Unfortunately, since now Java 1.7 won't allow unsigned applets, you can't run the model in the webpage without tweaking your java security settings. Sorry about that. But read the description.


A* is two heuristics; Dijkstra's Algorithm & Greedy Search. Dijkstra's Algorithm searches for the shortest path. The Greedy Search looks for the cheapest path. Dijkstra's algorithm is extraordinarily slow because it doesn't take risks. Multiply the effect of the Greedy Search to take more risks.

For example, if A* = Dijkstra + Greedy, then a faster A* = Dijkstra + 1.1 * Greedy. No matter how much you optimize your memory access or your code, it will not fix a bad approach to solving the problem. Make your A* more greedy and it will focus on finding a solution, rather than a perfect solution.

NOTE:

Greedy Search = distance from end
Dijkstra's Algorithm = distance from start

in standard A*, it will seek perfect solutions until reaching an obstacle. This video shows the different search heuristics in action; notice how fast a greedy search can be (skip to 2:22 for A*, 4:40 for Greedy). I myself had a similar issue when I first began with A* and the modified A* I outline above improved my performance exponentially. Moral of the story; use the right tool for the job.


If you plan to reuse the same map multiple times, some form of pre-processing is usually optimal. Effectively, you work out the shortest distances between some common points, and add them to the graphs as edges, this will typically help a* find a solution more quickly. Although its more difficult to implement.

E.g. you might do this for all motorway routes in a map of the UK, so the search algorithm only has to find a route to a motorway, and from the motorway junctions to its destination.


I can't tell what the actual cause of the observed slowlyness might be.
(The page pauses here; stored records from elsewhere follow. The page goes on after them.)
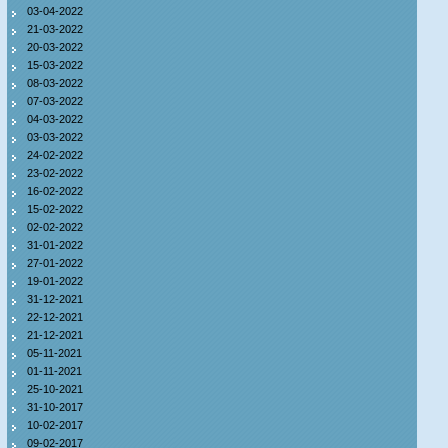
03-04-2022
21-03-2022
20-03-2022
15-03-2022
08-03-2022
07-03-2022
04-03-2022
03-03-2022
24-02-2022
23-02-2022
16-02-2022
15-02-2022
02-02-2022
31-01-2022
27-01-2022
19-01-2022
31-12-2021
22-12-2021
21-12-2021
05-11-2021
01-11-2021
25-10-2021
31-10-2017
10-02-2017
09-02-2017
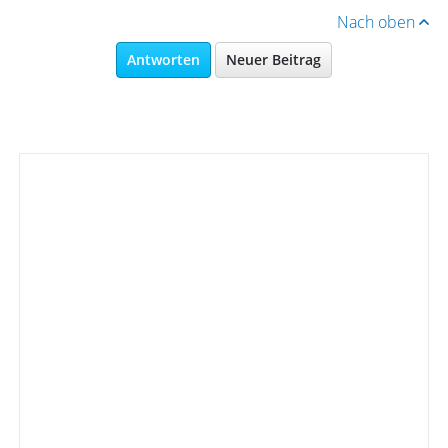
Nach oben
Antworten
Neuer Beitrag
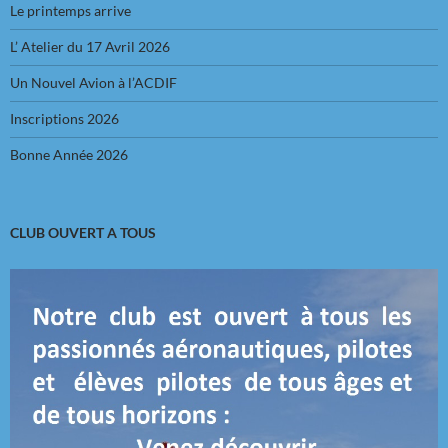
Le printemps arrive
L’ Atelier du 17 Avril 2026
Un Nouvel Avion à l’ACDIF
Inscriptions 2026
Bonne Année 2026
CLUB OUVERT A TOUS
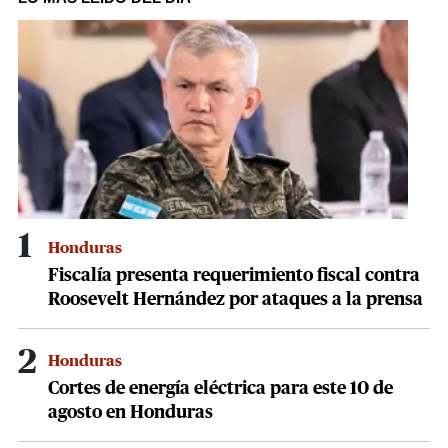
1
minute,
7
seconds
1
Honduras
Fiscalía presenta requerimiento fiscal contra
Roosevelt Hernández por ataques a la prensa
2
Honduras
Cortes de energía eléctrica para este 10 de
agosto en Honduras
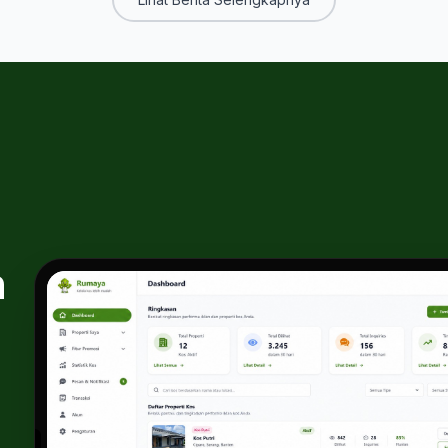
le compte à rebours, Bali
 nombreuses options
ues dans des destinations
comme Seminyak, Canggu, Ubud,
sar et Kuta.
n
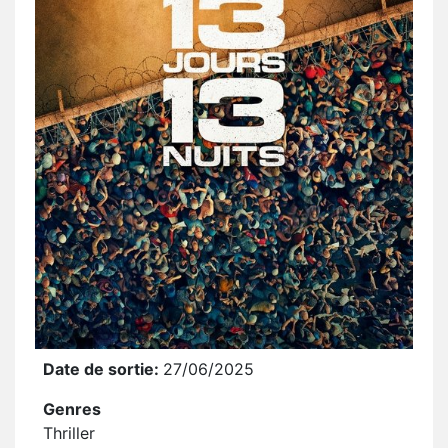
Date de sortie:
27/06/2025
Genres
Thriller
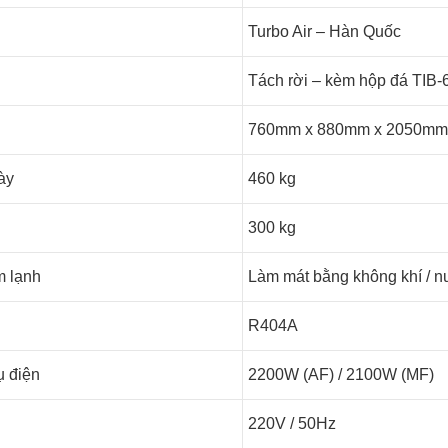
Turbo Air – Hàn Quốc
Tách rời – kèm hộp đá TIB-
760mm x 880mm x 2050mm
ày
460 kg
300 kg
 lạnh
Làm mát bằng không khí / 
R404A
ụ điện
2200W (AF) / 2100W (MF)
220V / 50Hz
Maybe it's just due to shortcomings in efficiency imposed by the programming language at hand. How did you measure your performance? How can we reproduce it?
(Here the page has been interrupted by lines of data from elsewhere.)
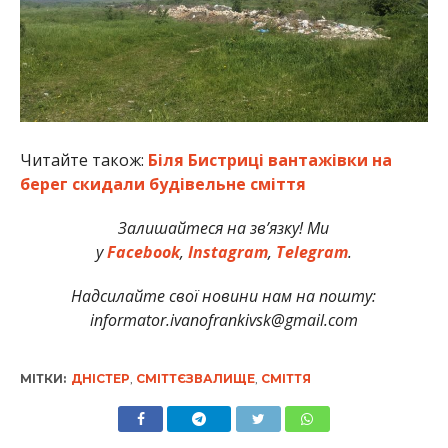
Читайте також:
Біля Бистриці вантажівки на
берег скидали будівельне сміття
Залишайтеся на зв’язку! Ми
у
Facebook
,
Instagram
,
Telegram
.
Надсилайте свої новини нам на пошту:
informator.ivanofrankivsk@gmail.com
МІТКИ:
ДНІСТЕР
,
СМІТТЄЗВАЛИЩЕ
,
СМІТТЯ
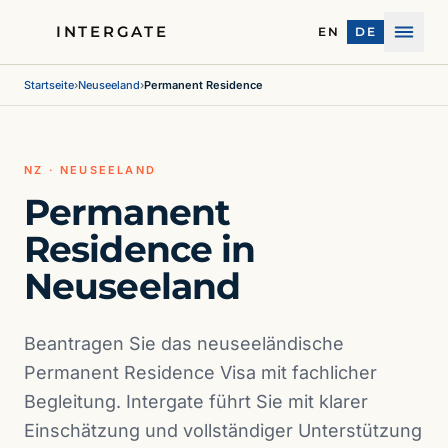
INTERGATE
EN
DE
Menü
Startseite
›
Neuseeland
›
Permanent Residence
NZ · NEUSEELAND
Permanent
Residence in
Neuseeland
Beantragen Sie das neuseeländische
Permanent Residence Visa mit fachlicher
Begleitung. Intergate führt Sie mit klarer
Einschätzung und vollständiger Unterstützung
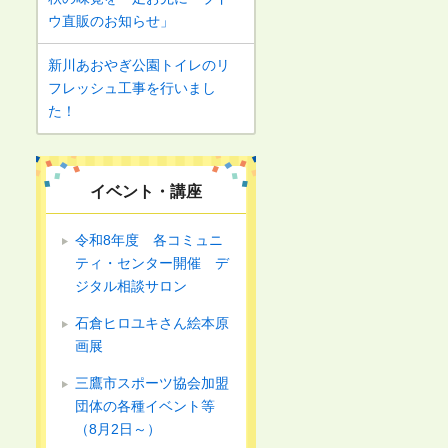
ウ直販のお知らせ」
新川あおやぎ公園トイレのリ
フレッシュ工事を行いまし
た！
イベント・講座
令和8年度 各コミュニ
ティ・センター開催 デ
ジタル相談サロン
石倉ヒロユキさん絵本原
画展
三鷹市スポーツ協会加盟
団体の各種イベント等
（8月2日～）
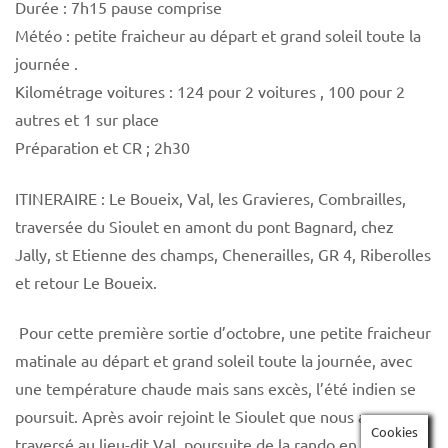
Durée : 7h15 pause comprise
Météo : petite fraicheur au départ et grand soleil toute la
journée .
Kilométrage voitures : 124 pour 2 voitures , 100 pour 2
autres et 1 sur place
Préparation et CR ; 2h30
ITINERAIRE : Le Boueix, Val, les Gravieres, Combrailles,
traversée du Sioulet en amont du pont Bagnard, chez
Jally, st Etienne des champs, Chenerailles, GR 4, Riberolles
et retour Le Boueix.
Pour cette première sortie d’octobre, une petite fraicheur
matinale au départ et grand soleil toute la journée, avec
une température chaude mais sans excès, l’été indien se
poursuit. Après avoir rejoint le Sioulet que nous avons
Cookies
traversé au lieu-dit Val, poursuite de la rando en amont du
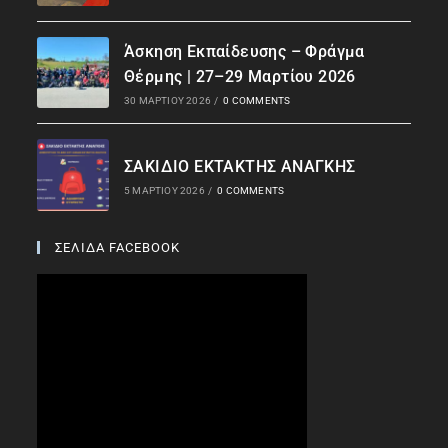
Άσκηση Εκπαίδευσης – Φράγμα
Θέρμης | 27–29 Μαρτίου 2026
30 ΜΑΡΤΊΟΥ 2026
/
0 COMMENTS
ΣΑΚΙΔΙΟ ΕΚΤΑΚΤΗΣ ΑΝΑΓΚΗΣ
5 ΜΑΡΤΊΟΥ 2026
/
0 COMMENTS
ΣΕΛΙΔΑ FACEBOOK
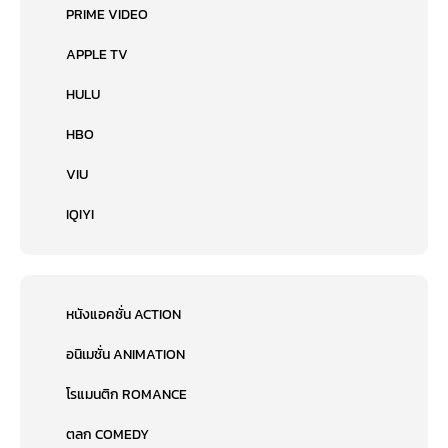
PRIME VIDEO
APPLE TV
HULU
HBO
VIU
IQIYI
หนังแอคชั่น ACTION
อนิเมชั่น ANIMATION
โรแมนติก ROMANCE
ตลก COMEDY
Besides that, the heuristic (distance metric) being used has a large influence on the amount of exploration that is done in order to find the optimal path and thus also influences the perceived efficiency of the algorithm.
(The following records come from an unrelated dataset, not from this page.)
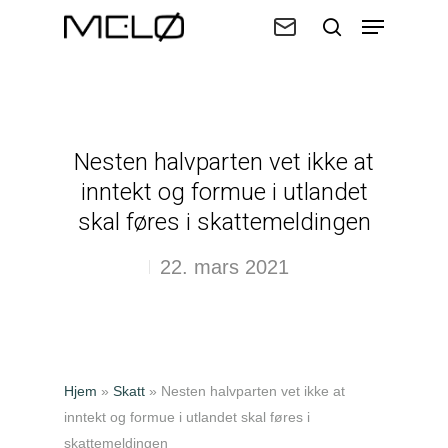
Trykk enter for å søke eller ESC for
å lukke
Nesten halvparten vet ikke at
inntekt og formue i utlandet
skal føres i skattemeldingen
22. mars 2021
Hjem
»
Skatt
»
Nesten halvparten vet ikke at
inntekt og formue i utlandet skal føres i
skattemeldingen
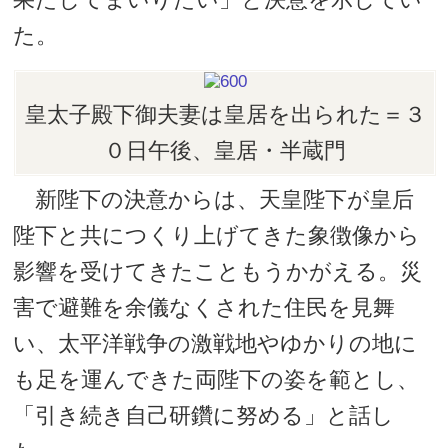
た。
皇太子殿下御夫妻は皇居を出られた＝３
０日午後、皇居・半蔵門
新陛下の決意からは、天皇陛下が皇后
陛下と共につくり上げてきた象徴像から
影響を受けてきたこともうかがえる。災
害で避難を余儀なくされた住民を見舞
い、太平洋戦争の激戦地やゆかりの地に
も足を運んできた両陛下の姿を範とし、
「引き続き自己研鑽に努める」と話し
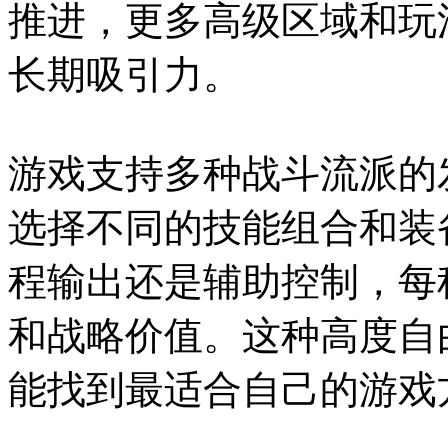
推进，更多高级区域和玩
长期吸引力。
游戏支持多种战斗流派的
选择不同的技能组合和装
程输出还是辅助控制，每
和战略价值。这种高度自
能找到最适合自己的游戏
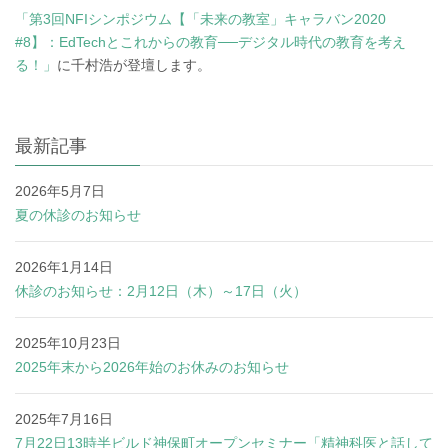
「第3回NFIシンポジウム【「未来の教室」キャラバン2020
#8】：EdTechとこれからの教育──デジタル時代の教育を考え
る！」
に千村浩が登壇します。
最新記事
2026年5月7日
夏の休診のお知らせ
2026年1月14日
休診のお知らせ：2月12日（木）～17日（火）
2025年10月23日
2025年末から2026年始のお休みのお知らせ
2025年7月16日
7月22日13時半ビルド神保町オープンセミナー「精神科医と話して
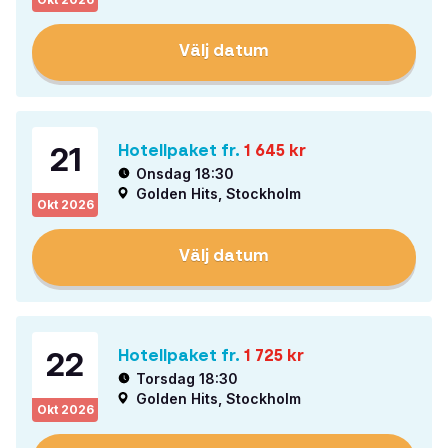
Välj datum
21
Hotellpaket fr.
1 645
kr
Onsdag 18:30
Golden Hits, Stockholm
Okt
2026
Välj datum
22
Hotellpaket fr.
1 725
kr
Torsdag 18:30
Golden Hits, Stockholm
Okt
2026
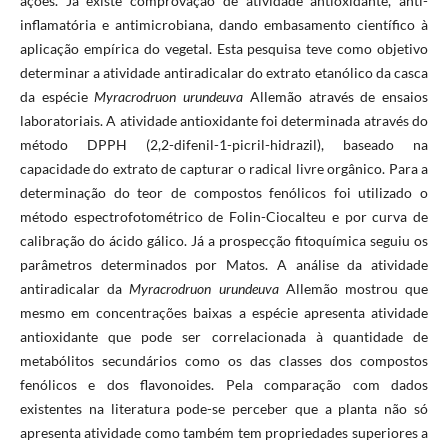
ações. Já existe comprovação de atividade antioxidante, anti-
inflamatória e antimicrobiana, dando embasamento científico à
aplicação empírica do vegetal. Esta pesquisa teve como objetivo
determinar a atividade antiradicalar do extrato etanólico da casca
da espécie
Myracrodruon urundeuva
Allemão através de ensaios
laboratoriais. A atividade antioxidante foi determinada através do
método DPPH (2,2-difenil-1-picril-hidrazil), baseado na
capacidade do extrato de capturar o radical livre orgânico. Para a
determinação do teor de compostos fenólicos foi utilizado o
método espectrofotométrico de Folin-Ciocalteu e por curva de
calibração do ácido gálico. Já a prospecção fitoquímica seguiu os
parâmetros determinados por Matos. A análise da atividade
antiradicalar da
Myracrodruon urundeuva
Allemão mostrou que
mesmo em concentrações baixas a espécie apresenta atividade
antioxidante que pode ser correlacionada à quantidade de
metabólitos secundários como os das classes dos compostos
fenólicos e dos flavonoides. Pela comparação com dados
existentes na literatura pode-se perceber que a planta não só
apresenta atividade como também tem propriedades superiores a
In theory you have to use an admissible heuristic, that is, one that never overestimates the remaining distance. In practice, depending on the complicatedness of the maze, a conservative choice for a 2d grid maze, like manhattan distance, might significantly underestimate the remaining distance. Therefore a lot of exploration is done in areas of the maze far away from the goal. This leads to a degree of exploration that resembles much rather that of an exhaustive search (e.g., Breadth-First Search), than what one would expect from an informed search algorithm.

This might be something to look into.

Also have a look at my related answer here:

  • https://stackoverflow.com/a/16656993/1025391

There I have compared different heuristics used with the basic A-Star algorithm and visualized the results. You might find it interesting.